Stored data entries
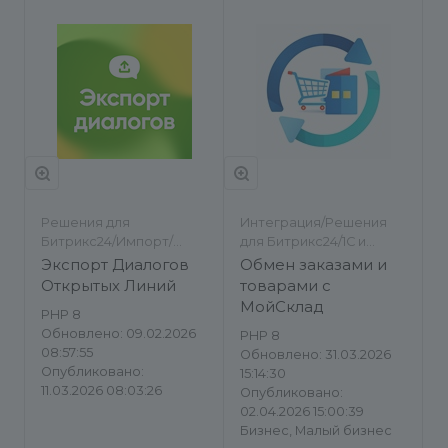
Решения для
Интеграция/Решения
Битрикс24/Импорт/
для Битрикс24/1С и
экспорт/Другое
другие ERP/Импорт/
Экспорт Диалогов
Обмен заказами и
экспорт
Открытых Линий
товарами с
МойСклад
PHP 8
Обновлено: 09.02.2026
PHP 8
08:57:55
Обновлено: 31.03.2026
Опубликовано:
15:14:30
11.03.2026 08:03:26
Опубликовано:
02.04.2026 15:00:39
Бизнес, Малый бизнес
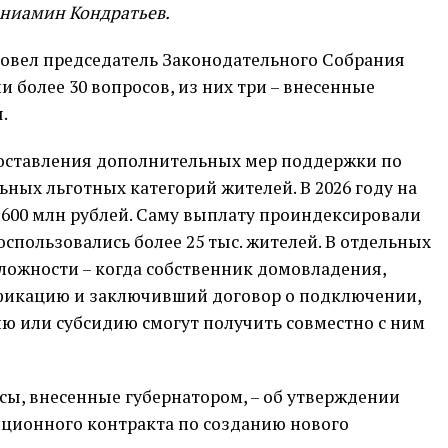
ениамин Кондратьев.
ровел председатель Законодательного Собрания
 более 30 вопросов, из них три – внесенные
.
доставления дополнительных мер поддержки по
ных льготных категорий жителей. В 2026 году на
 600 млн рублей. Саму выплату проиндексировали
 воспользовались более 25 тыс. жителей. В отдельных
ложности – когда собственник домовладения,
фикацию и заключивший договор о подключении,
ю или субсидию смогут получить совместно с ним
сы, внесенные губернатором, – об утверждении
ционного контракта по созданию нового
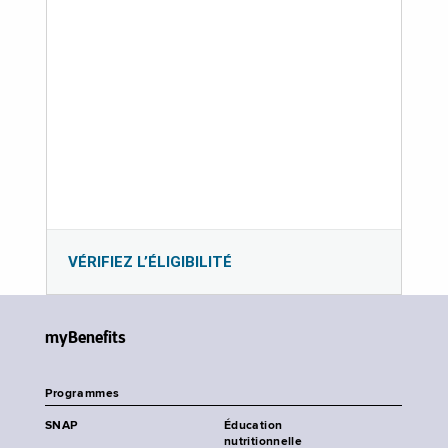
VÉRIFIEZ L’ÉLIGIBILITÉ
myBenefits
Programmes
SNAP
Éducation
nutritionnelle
* * *
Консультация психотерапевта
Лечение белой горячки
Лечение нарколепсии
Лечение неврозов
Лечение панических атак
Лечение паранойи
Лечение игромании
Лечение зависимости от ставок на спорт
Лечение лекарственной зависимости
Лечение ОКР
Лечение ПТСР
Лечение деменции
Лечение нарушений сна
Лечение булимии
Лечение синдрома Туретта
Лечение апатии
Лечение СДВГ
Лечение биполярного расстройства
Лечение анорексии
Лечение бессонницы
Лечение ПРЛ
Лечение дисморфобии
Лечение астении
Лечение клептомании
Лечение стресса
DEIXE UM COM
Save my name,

## TO DO
Word for word, write out the lines above running from the one with "ю или субсидию" up to and including the one with "nutritionnelle". Drop any picture.

## PROBLEM SOLUTION
ю или субсидию смогут получить совместно с ним
сы, внесенные губернатором, – об утверждении
ционного контракта по созданию нового
VÉRIFIEZ L’ÉLIGIBILITÉ
myBenefits
Programmes
SNAP
Éducation
nutritionnelle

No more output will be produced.